■ **What the task asks**:
All of the data should be reproduced word for word, though its pictures must be omitted.

■ **Given data**:
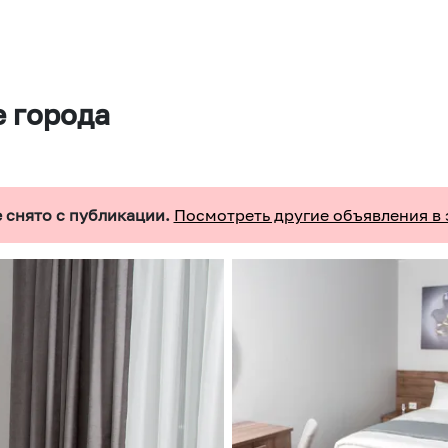
е города
 снято с публикации.
Посмотреть другие объявления в 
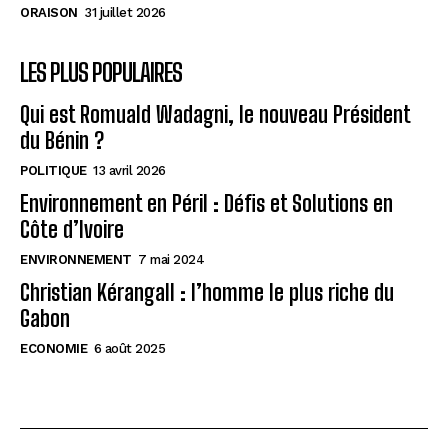
économiques
économiques
ORAISON
31 juillet 2026
Cobalt Congolais : Clé de la Transition Énergétique
Cobalt Congolais : Clé de la Transition Énergétique
Mondiale
Mondiale
LES PLUS POPULAIRES
RDC : Croissance économique prometteuse, défis à
RDC : Croissance économique prometteuse, défis à
surmonter
surmonter
Qui est Romuald Wadagni, le nouveau Président
du Bénin ?
POLITIQUE
13 avril 2026
AfricaCoeurNews
AfricaCoeurNews
Environnement en Péril : Défis et Solutions en
Côte d’Ivoire
ENVIRONNEMENT
7 mai 2024
Christian Kérangall : l’homme le plus riche du
Gabon
ECONOMIE
6 août 2025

■ **Result below**:
е города
 снято с публикации.
Посмотреть другие объявления в 
économiques
économiques
ORAISON
31 juillet 2026
Cobalt Congolais : Clé de la Transition Énergétique
Cobalt Congolais : Clé de la Transition Énergétique
Mondiale
Mondiale
LES PLUS POPULAIRES
RDC : Croissance économique prometteuse, défis à
RDC : Croissance économique prometteuse, défis à
surmonter
surmonter
Qui est Romuald Wadagni, le nouveau Président
du Bénin ?
POLITIQUE
13 avril 2026
AfricaCoeurNews
AfricaCoeurNews
Environnement en Péril : Défis et Solutions en
Côte d’Ivoire
ENVIRONNEMENT
7 mai 2024
Christian Kérangall : l’homme le plus riche du
Gabon
ECONOMIE
6 août 2025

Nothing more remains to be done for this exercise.